Mesmo porque, sob a perspectiva de um ambiente que valorize os indivíduos e os possibilite um espaço de realização criativa, de autonomia e participação efetiva, a interpretação das informações coletadas e suas respectivas análises demonstram que esses aspectos são destinados a um grupo seleto de profissionais, restringindo consideravelmente a criação de uma gestão participativa extensiva a todos os funcionários, de forma igualitária.

A importância de se pensar em uma mudança e ou inovação a partir de uma nova ordem social na PAB está ligada a outros aspectos que vão além do ambiente de trabalho, ou seja, considerando a perspectiva financeira, é importante perceber que, até o momento, a PAB faz parte de um mercado que possui um cenário econômico e político que permanece em crise e que continua sofrendo com suas oscilações, significando, portanto que a dinâmica interna de reprodução da ordem social operante provavelmente propiciou bons resultados até o momento, mas não se sabe ao certo se continuará a surtir os mesmos resultados. A PAB não é um organismo isolado, sua sobrevivência provém também de sua participação em um campo muito maior e talvez mais complexo do que o seu próprio.

Um outro ponto a ser considerado é com relação ao que tange as questões ambientais, ou seja, esse fator não foi evidenciado nos resultados obtidos como uma prática efetiva, apesar de ter sido identificado como um valor declarado (Obsessão por Meio Ambiente), podendo-se concluir que apesar da PAB estar localizada na Região Oriental da Amazônia, talvez esse fato – na prática - ainda não possua uma importância significativa ou destacada para o seu negócio.

Para Bourdieu, é possível se realizar uma transformação das relações, a partir do descolamento entre habitus e o campo, no qual o habitus é incapaz de gerar práticas conformes ao meio, e de acordo com Bourdieu (1997), essa é a grande fonte impulsionadora de mudança e inovação social, desta forma poderíamos sugerir que o paradoxo citado acima retrata justamente esse descolamento e, dessa forma, é possível a construção de um espaço frutífero para que mudanças aconteçam.

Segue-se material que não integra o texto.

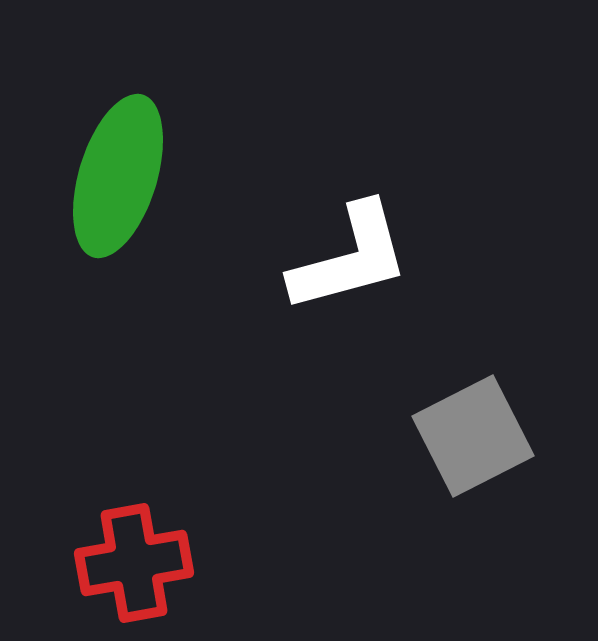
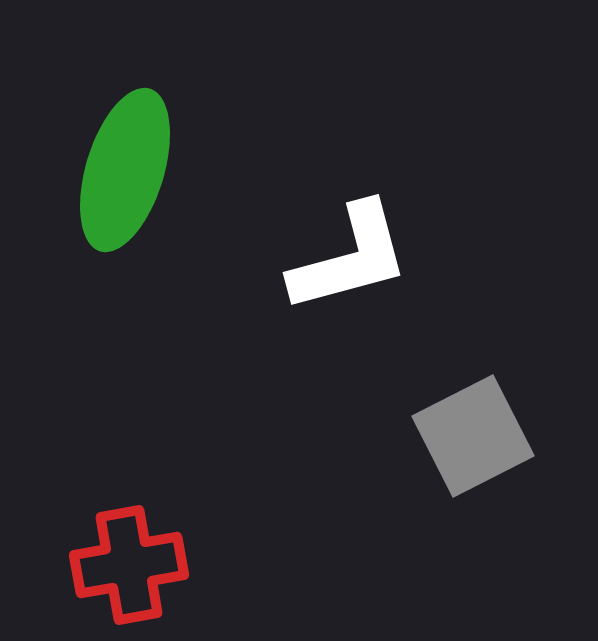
green ellipse: moved 7 px right, 6 px up
red cross: moved 5 px left, 2 px down
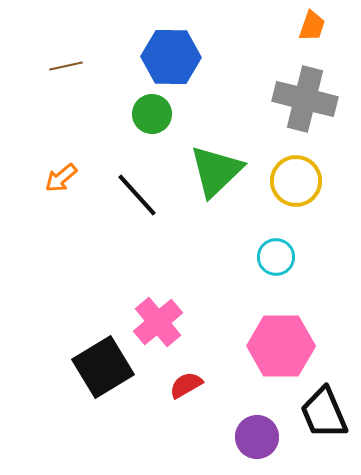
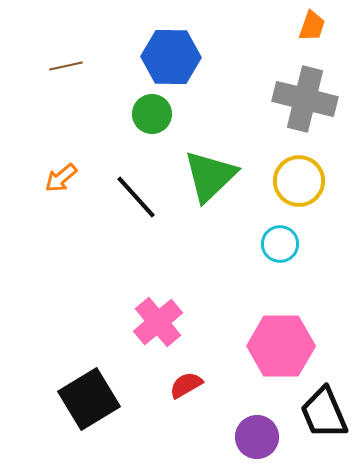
green triangle: moved 6 px left, 5 px down
yellow circle: moved 3 px right
black line: moved 1 px left, 2 px down
cyan circle: moved 4 px right, 13 px up
black square: moved 14 px left, 32 px down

O questionamento que fica a partir das conclusões comentadas é que se ao tornar o que é inconsciente em consciente, os envolvidos escolheriam por continuar dessa forma?

Assim, é possível que os resultados dessa dissertação contribuam para o favorecimento de tal mudança ou inovação e, como tal, para a construção de um ambiente

que possam ser provedores de novos limites de atuação e decisão e, principalmente, que possam ser reconhecidos por isso, independentemente do nível hierárquico que possuem, ou da natureza do cargo que ocupem.